• _Goal of the exercise_
Take the lines below from the first through the one that contains "experts who have" and copy them exactly.

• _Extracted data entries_
##############################
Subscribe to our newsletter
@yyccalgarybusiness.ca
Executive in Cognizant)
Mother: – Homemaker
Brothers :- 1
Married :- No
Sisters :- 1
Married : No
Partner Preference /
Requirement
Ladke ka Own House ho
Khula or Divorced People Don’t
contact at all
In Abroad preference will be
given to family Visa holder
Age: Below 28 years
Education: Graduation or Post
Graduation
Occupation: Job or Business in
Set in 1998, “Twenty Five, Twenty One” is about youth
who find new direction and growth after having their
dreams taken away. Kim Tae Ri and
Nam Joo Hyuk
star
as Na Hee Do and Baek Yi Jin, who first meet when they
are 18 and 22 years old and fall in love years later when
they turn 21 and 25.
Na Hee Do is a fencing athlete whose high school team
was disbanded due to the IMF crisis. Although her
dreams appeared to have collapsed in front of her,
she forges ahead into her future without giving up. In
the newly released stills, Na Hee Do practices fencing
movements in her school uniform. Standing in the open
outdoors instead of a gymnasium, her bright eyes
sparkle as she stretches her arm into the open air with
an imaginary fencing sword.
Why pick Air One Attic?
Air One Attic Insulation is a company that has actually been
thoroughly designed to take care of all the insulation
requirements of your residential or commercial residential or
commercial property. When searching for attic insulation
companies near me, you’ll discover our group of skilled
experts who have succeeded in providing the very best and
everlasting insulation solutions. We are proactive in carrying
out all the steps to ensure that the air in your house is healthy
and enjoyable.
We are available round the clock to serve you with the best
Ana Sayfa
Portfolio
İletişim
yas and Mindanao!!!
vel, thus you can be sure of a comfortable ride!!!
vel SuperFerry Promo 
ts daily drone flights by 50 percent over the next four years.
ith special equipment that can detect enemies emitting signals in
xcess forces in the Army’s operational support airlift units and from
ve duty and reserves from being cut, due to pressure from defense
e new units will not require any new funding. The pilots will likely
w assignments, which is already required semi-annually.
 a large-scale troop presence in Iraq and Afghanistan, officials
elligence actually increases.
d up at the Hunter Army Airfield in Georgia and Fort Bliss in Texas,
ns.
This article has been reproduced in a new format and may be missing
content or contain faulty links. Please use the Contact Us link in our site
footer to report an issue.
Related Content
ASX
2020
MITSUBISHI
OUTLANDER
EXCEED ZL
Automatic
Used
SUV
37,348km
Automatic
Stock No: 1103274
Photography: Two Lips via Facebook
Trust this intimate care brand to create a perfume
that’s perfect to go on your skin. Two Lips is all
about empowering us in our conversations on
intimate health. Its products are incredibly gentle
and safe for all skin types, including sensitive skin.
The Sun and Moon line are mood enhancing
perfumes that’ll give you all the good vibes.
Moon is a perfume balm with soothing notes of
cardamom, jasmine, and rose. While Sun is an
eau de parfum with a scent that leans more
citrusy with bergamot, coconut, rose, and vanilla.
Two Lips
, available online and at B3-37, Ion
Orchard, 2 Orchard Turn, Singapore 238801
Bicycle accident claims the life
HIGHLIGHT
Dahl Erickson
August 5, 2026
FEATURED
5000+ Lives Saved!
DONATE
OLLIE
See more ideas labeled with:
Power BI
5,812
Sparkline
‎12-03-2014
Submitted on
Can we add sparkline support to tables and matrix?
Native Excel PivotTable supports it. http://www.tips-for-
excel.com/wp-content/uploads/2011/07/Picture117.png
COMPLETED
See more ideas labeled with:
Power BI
##############################
• _Answer space_
Subscribe to our newsletter
@yyccalgarybusiness.ca
Executive in Cognizant)
Mother: – Homemaker
Brothers :- 1
Married :- No
Sisters :- 1
Married : No
Partner Preference /
Requirement
Ladke ka Own House ho
Khula or Divorced People Don’t
contact at all
In Abroad preference will be
given to family Visa holder
Age: Below 28 years
Education: Graduation or Post
Graduation
Occupation: Job or Business in
Set in 1998, “Twenty Five, Twenty One” is about youth
who find new direction and growth after having their
dreams taken away. Kim Tae Ri and
Nam Joo Hyuk
star
as Na Hee Do and Baek Yi Jin, who first meet when they
are 18 and 22 years old and fall in love years later when
they turn 21 and 25.
Na Hee Do is a fencing athlete whose high school team
was disbanded due to the IMF crisis. Although her
dreams appeared to have collapsed in front of her,
she forges ahead into her future without giving up. In
the newly released stills, Na Hee Do practices fencing
movements in her school uniform. Standing in the open
outdoors instead of a gymnasium, her bright eyes
sparkle as she stretches her arm into the open air with
an imaginary fencing sword.
Why pick Air One Attic?
Air One Attic Insulation is a company that has actually been
thoroughly designed to take care of all the insulation
requirements of your residential or commercial residential or
commercial property. When searching for attic insulation
companies near me, you’ll discover our group of skilled
experts who have succeeded in providing the very best and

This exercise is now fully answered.